No one has a better grasp on how many Jon Grudens there are still, acting as leaders and deciding who gets jobs, than the NFL. Those documents the NFL possesses would likely give a clear understanding of what some people in charge of the game believe it should look like and who it should include, but the league’s refusal to release them is in keeping with how it’s handled the Washington case as a whole. (Full disclosure, I was interviewed about my experiences covering the team last September by an attorney at the law firm that conducted the investigation.) In July, when the NFL issued its punishment of WFT owner Dan Snyder after first hearing the findings of the investigation, it did not release any specific details from those findings. Snyder was fined $10 million as part of the punishment for fostering a workplace culture that Lisa Friel, the NFL’s special counsel for investigations, called “very toxic,” but Snyder was never forced to answer to specific reports. It’s worth noting that the 650,000 emails, Gruden’s among them, had yet to be fully reviewed when the league determined its punishment for Snyder.

It’s hard to understand why the contents of those emails wouldn’t have been pertinent to concluding that investigation. It’s easier to understand why, while some emails have now been made public, many perspectives—including, critically, any involving team owners—have not. If the NFL truly believes that fostering an inclusive culture around the game takes everyone, it should share this understanding with the rest of us so we can all know who’s on board and who isn’t, but that’s an admittedly complicated proposal when it comes to team owners. Gruden and Allen were powerful NFL figures from prominent football families, but they weren’t among the protected class who write everyone’s paychecks, Goodell’s included.

Any disclosures about the inner workings of the NFL will likely come only if the league is compelled to make them.

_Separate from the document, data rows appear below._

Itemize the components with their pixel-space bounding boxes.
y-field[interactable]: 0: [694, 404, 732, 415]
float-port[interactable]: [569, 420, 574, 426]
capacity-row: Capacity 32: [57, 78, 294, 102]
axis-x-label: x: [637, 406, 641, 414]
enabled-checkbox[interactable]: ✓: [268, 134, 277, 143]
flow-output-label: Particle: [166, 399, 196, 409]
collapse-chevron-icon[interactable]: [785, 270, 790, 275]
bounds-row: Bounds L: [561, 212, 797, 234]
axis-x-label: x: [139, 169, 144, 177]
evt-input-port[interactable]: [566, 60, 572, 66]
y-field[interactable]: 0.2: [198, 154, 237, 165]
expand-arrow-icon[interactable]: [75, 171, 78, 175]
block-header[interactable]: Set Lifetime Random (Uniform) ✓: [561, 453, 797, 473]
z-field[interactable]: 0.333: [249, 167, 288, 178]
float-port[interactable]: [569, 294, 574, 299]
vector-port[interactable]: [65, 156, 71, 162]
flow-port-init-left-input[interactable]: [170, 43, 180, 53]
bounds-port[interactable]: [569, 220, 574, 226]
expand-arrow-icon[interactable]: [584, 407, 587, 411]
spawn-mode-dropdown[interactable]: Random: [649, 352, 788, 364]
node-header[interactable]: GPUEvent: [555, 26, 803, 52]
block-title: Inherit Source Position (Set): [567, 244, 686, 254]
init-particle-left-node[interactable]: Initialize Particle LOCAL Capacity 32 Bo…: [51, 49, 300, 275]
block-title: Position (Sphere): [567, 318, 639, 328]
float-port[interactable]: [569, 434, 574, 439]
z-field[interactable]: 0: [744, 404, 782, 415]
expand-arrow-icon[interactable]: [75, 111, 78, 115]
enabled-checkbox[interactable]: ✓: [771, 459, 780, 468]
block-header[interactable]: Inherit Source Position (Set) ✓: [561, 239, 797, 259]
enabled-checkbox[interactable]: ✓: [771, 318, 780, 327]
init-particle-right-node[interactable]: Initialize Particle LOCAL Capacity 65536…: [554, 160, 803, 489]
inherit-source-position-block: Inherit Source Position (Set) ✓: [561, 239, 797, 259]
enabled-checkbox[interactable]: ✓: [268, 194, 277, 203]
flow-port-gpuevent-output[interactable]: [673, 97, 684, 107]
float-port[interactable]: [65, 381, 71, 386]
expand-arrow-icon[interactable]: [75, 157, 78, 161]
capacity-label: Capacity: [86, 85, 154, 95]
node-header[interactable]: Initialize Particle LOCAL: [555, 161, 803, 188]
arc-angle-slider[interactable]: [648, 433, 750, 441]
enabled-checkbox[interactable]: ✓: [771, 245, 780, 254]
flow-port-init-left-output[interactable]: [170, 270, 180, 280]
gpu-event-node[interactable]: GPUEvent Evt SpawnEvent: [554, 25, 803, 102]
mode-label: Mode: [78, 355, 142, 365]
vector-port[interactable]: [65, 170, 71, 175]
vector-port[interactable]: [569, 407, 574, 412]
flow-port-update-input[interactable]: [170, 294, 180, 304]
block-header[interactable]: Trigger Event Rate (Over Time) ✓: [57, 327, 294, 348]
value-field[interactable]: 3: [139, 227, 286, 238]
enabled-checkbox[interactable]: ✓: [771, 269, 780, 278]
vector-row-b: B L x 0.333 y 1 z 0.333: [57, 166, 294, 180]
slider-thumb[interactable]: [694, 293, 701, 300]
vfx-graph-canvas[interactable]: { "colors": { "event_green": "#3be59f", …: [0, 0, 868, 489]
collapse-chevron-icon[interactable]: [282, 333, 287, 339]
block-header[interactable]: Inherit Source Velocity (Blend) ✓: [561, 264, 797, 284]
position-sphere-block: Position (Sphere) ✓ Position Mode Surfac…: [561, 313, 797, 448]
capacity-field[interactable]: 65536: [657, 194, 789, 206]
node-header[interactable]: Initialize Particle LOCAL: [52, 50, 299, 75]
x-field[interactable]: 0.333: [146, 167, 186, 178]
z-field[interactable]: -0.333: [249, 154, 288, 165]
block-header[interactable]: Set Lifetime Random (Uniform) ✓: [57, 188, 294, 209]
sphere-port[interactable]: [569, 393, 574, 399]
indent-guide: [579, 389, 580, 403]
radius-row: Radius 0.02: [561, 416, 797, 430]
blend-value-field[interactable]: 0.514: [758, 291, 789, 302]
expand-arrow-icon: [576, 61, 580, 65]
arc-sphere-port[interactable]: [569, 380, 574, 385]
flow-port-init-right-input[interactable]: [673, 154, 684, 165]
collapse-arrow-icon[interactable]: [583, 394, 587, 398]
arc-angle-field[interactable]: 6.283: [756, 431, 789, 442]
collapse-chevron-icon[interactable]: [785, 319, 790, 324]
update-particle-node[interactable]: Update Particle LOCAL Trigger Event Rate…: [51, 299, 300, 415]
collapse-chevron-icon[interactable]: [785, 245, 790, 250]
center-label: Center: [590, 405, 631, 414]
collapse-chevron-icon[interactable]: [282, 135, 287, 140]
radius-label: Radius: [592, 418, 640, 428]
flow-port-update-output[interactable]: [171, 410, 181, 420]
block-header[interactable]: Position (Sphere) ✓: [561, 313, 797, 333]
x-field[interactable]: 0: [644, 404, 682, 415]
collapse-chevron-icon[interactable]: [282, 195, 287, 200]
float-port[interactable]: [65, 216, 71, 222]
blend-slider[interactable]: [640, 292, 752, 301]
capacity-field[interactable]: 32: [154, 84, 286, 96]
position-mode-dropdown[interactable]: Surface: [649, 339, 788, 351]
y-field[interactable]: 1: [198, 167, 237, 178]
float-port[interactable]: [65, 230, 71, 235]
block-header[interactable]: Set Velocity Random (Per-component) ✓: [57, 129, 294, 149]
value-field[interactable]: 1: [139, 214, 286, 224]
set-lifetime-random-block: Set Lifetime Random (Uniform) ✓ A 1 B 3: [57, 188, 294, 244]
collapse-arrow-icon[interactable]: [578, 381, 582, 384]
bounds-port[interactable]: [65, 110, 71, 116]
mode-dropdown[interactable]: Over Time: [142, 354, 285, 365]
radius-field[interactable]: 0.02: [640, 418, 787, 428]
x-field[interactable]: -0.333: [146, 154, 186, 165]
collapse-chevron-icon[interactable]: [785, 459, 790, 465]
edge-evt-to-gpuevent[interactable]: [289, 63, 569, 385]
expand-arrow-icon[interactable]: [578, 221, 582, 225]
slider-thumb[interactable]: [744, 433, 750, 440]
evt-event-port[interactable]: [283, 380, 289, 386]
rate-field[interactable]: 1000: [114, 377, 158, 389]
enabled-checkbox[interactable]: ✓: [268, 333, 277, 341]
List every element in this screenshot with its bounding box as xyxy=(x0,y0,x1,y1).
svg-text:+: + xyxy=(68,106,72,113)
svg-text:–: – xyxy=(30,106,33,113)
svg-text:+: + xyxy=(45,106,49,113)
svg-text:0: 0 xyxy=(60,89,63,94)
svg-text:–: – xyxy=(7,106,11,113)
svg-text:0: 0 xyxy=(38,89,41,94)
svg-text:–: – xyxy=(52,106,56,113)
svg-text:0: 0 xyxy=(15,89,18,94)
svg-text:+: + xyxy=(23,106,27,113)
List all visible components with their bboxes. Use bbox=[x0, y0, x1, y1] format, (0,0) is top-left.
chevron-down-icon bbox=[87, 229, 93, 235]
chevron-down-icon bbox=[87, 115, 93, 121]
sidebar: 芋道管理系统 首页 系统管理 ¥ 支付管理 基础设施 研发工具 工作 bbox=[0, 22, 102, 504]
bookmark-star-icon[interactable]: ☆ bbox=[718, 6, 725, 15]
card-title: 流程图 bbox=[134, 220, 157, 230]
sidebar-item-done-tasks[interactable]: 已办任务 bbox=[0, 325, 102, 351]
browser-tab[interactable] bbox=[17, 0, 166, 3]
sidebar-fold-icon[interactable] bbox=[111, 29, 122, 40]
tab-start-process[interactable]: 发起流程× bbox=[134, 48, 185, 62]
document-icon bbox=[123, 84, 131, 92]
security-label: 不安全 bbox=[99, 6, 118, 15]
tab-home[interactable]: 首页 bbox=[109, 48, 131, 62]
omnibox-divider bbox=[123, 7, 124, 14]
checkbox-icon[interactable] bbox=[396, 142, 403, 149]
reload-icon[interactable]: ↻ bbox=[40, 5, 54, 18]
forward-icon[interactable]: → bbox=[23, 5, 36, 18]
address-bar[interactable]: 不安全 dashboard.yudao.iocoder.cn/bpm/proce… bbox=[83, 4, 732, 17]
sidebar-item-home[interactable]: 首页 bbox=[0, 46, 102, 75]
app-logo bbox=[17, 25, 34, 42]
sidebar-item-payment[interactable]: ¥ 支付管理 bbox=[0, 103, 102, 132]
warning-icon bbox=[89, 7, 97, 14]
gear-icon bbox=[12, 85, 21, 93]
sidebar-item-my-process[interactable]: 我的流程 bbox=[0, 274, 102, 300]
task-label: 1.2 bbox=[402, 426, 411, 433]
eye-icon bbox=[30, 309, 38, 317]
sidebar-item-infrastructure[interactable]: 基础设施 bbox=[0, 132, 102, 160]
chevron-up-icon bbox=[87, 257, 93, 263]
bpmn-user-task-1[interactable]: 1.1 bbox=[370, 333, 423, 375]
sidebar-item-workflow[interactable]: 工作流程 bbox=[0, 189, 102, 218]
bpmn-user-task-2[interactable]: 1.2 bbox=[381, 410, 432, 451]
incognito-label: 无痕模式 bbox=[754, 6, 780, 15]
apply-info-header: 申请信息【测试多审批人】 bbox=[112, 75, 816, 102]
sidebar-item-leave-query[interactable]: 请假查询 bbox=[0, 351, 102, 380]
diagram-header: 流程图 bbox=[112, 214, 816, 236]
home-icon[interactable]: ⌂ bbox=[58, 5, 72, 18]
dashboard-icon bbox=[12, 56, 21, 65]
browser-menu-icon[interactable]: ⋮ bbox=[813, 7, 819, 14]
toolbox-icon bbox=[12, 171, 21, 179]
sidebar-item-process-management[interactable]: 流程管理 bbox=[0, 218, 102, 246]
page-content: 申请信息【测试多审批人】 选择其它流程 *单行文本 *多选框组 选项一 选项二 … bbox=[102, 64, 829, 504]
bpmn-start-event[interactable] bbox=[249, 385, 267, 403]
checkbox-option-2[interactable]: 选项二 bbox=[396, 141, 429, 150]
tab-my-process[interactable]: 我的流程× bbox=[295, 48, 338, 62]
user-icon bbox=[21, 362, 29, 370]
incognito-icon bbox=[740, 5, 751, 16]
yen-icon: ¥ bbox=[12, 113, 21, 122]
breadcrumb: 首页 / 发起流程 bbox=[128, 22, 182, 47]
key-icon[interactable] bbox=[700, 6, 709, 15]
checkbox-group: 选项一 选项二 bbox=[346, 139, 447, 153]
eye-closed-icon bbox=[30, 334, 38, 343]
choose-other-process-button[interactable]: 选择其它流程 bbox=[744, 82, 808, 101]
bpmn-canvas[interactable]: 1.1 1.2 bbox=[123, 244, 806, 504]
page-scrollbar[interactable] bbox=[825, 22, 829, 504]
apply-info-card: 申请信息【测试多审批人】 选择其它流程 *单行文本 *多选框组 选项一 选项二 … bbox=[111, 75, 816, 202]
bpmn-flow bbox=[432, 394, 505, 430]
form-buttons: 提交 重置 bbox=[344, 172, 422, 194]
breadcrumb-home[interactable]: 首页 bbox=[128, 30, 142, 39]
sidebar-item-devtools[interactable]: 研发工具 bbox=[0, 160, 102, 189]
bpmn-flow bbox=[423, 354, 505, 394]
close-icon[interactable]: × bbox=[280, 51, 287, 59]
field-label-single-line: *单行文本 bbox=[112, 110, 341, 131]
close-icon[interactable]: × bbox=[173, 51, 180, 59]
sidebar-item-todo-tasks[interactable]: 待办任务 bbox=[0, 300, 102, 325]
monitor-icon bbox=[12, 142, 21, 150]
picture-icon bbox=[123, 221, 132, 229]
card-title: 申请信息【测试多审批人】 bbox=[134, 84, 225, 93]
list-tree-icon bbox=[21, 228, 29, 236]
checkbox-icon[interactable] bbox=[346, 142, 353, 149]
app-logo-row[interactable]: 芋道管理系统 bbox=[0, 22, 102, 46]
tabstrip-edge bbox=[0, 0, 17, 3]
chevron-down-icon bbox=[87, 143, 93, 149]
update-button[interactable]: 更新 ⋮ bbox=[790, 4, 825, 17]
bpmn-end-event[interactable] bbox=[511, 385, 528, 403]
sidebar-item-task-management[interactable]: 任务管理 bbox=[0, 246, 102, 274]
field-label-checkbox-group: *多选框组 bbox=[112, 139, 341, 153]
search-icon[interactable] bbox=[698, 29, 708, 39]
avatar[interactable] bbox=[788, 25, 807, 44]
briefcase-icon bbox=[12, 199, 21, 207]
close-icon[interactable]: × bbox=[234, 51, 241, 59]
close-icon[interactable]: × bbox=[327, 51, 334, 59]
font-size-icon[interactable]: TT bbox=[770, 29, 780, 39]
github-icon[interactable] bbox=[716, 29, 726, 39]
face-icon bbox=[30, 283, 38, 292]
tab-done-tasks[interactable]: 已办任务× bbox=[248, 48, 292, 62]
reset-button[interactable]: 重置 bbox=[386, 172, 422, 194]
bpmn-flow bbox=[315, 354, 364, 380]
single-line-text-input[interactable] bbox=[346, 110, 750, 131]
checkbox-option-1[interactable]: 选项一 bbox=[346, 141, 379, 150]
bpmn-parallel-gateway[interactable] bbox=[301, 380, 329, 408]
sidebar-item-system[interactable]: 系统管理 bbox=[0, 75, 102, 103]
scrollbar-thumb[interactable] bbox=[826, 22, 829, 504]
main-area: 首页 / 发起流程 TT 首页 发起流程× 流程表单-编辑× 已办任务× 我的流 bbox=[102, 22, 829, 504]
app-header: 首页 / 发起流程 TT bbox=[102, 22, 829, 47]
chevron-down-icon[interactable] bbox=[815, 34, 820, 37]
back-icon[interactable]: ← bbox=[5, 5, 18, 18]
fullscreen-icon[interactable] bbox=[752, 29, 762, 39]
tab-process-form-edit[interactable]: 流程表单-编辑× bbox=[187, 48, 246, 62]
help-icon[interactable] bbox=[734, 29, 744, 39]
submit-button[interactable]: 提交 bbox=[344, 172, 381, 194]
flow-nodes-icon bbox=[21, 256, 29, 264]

As in the case of Colin Kaepernick, who sued the league and said owners colluded to keep him out of a job because of his protest against systemic racism, the NFL would often prefer the expense of settling litigation than potentially having private communications made public through legal discovery. A similar cost-benefit calculus will likely be made in response to the ongoing lawsuit brought by St. Louis over the Rams’ relocation to Los Angeles. (If anything, though, the Gruden emails probably make a settlement all the more appealing.)

For now, protecting that potentially unflattering information remains a higher priority than an honest assessment of how inclusive the NFL wants to be. It has never fully lived up to the values it stamps on helmets and paints in end zones, but only the league itself has the clearest understanding of how close or far it is from those stated ideals. No one is wholly unbiased, but seeking to recognize and acknowledge biases is the first step to creating a more inclusive culture. Gruden’s failure to do so just lost him his place in football. He is gone, but the NFL is still resisting the opportunity to take stock of how many other gatekeepers share his bigotry and desire to exclude. Until no one is shielded from that exposure, there is no “all of us.”